Пушкин. Духовный путь поэта. Книга вторая. Мир пророка - [95]

Шрифт
Интервал

Особенности развития идеологии русского общества XIX века и заключались в том остром столкновении между новыми тенденциями жизни в виде цивилизационных успехов и развившегося безмерно индивидуализма и эгоизма (именно на них Достоевский выстраивает свою концепцию неизбежного скатывания такого человека — без Бога в душе — к сластолюбию и всяческим порокам) с прежними нравственными (или теми, которые так можно именовать) идеалами, а в русской традиции — с архаическим по европейским меркам ощущением каких-то иных, не индивидуальных человеческих ценностей. Этот разрыв как раз и анализировался Достоевским, да и многими другими русскими литераторами; он и старался воссоздать известную теоретическую картину восполнения в душе современного ему человека (и человека будущего) этих провалов и недостатков, обращением к немногим, но очевидным для него вещам — нахождение человеком Бога в себе, то есть возврат к «христовым заповедям», к истинной «евангелической» нравственности, постоянное сравнение и корректировка человека-индивидуалиста с народными персонажами (мужик Марей), а лучше со всем народным ц е л ы м, как определенной сущностью, где и Бог сохраняется лучше всего, и исправление эгоизма происходит всего очевиднее. Такая вот опора на православие и народность, говоря кратко.

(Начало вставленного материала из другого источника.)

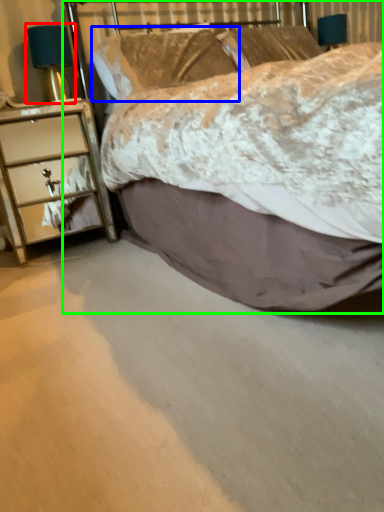 Question: Which is farther away from bedside lamp (highlighted by a red box)? pillow (highlighted by a blue box) or bed (highlighted by a green box)?

Choices:
 (A) pillow
 (B) bed

Answer: (B) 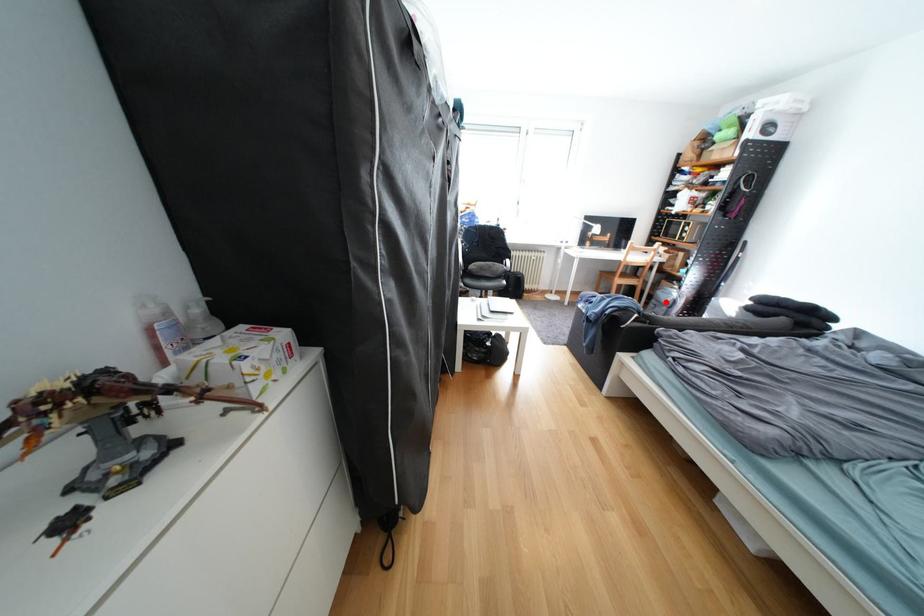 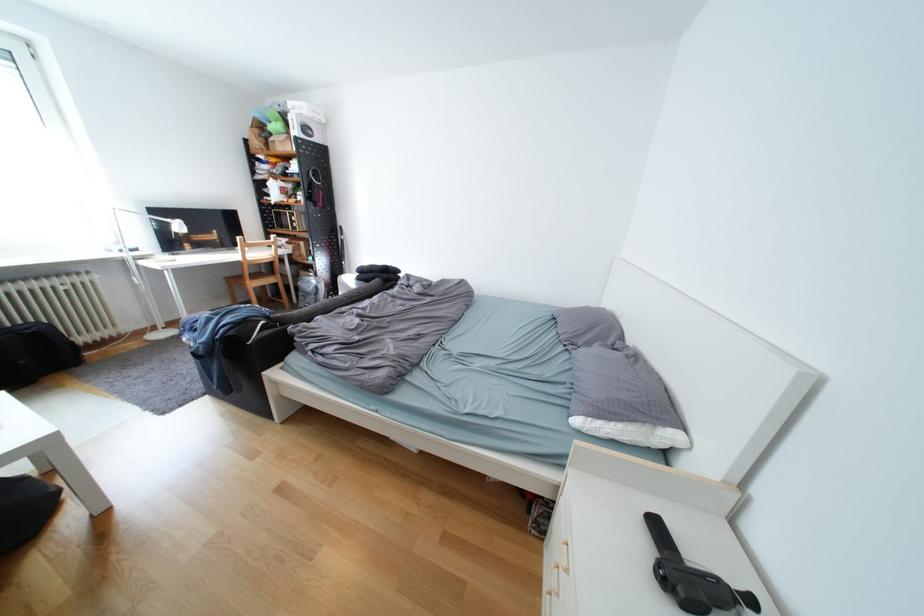 The point at the highlighted location is marked in the first image. Where is the corresponding point in the second image?

(313, 294)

Однако этого, конечно, недостаточно для понимания всей тонкости настроек писателя в этом отношении. Помимо всего этого он верит в особое предназначение России и русского народа и обнаруживает явную мистическую связь между этими сущностями. Если в своем исследовании всех глубин падения человека, причин его морального саморазложения, преступании всех и всяческих нравственных норм Достоевский бесконечно и сложен и вариативен, то в своих «рецептах» спасения — он конкретен и очевиден.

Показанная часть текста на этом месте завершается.